[What is expected]:
Omit the pictures, then reproduce every remaining record exactly.

Dataset entries
:::

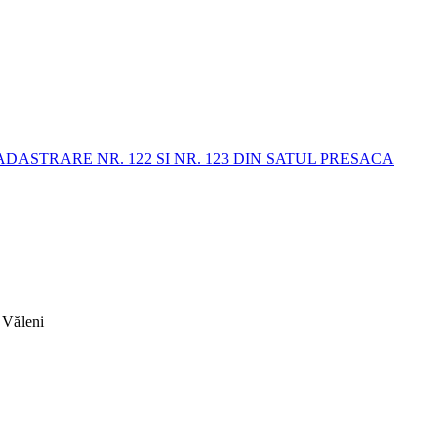
STRARE NR. 122 SI NR. 123 DIN SATUL PRESACA
 Văleni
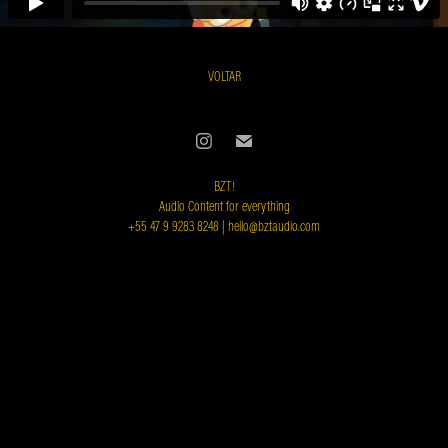
VOLTAR
BZT!
Audio Content for everything
+55 47 9 9283 8248
|
hello@bztaudio.com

:::

[Output for this exercise]:
STRARE NR. 122 SI NR. 123 DIN SATUL PRESACA
 Văleni
VOLTAR
BZT!
Audio Content for everything
+55 47 9 9283 8248
|
hello@bztaudio.com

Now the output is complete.